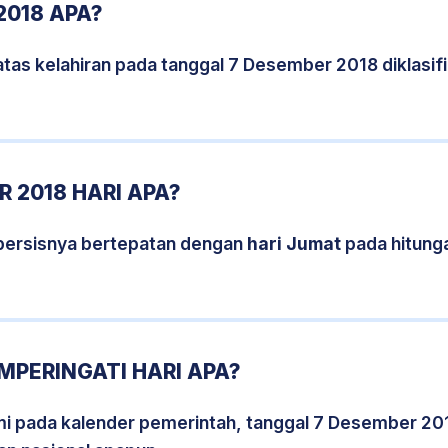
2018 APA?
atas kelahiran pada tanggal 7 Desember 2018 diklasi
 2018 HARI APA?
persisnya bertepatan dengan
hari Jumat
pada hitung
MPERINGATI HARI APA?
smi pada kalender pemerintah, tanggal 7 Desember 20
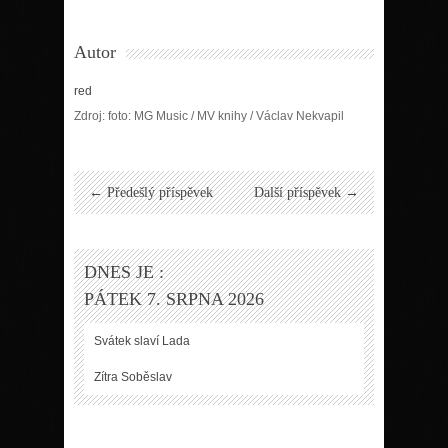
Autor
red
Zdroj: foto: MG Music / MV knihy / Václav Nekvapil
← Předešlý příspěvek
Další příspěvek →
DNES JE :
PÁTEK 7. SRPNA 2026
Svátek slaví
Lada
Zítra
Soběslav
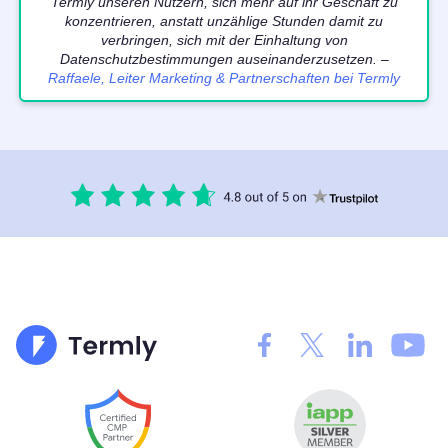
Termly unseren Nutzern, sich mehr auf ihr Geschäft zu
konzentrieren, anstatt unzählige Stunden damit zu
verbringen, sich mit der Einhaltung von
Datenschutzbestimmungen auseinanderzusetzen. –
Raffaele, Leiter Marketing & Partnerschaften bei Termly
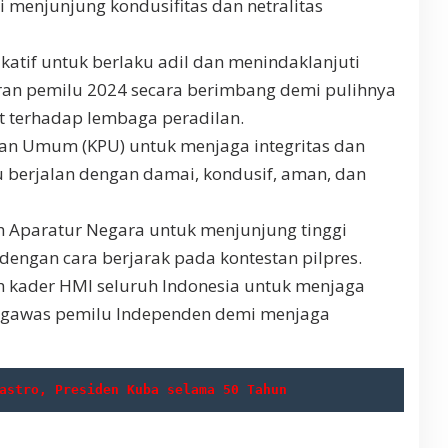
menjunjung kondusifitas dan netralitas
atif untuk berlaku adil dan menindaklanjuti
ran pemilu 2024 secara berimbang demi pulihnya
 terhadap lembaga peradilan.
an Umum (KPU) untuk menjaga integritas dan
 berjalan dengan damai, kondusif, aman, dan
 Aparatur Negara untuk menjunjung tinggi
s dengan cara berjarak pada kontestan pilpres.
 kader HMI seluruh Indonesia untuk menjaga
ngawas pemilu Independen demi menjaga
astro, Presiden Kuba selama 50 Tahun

--

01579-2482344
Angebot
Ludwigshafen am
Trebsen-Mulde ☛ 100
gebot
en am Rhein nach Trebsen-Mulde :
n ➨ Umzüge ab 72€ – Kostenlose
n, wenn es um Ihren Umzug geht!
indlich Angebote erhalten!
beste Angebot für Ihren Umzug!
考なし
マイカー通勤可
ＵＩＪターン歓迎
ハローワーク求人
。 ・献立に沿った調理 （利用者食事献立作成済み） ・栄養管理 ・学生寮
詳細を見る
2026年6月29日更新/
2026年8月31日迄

■ WHAT YOU ARE ASKED TO DO ■
Checking the data above line by line, please work out how many lines include "demi", and reply with the number only.

■ SOLVED EXERCISE ■
2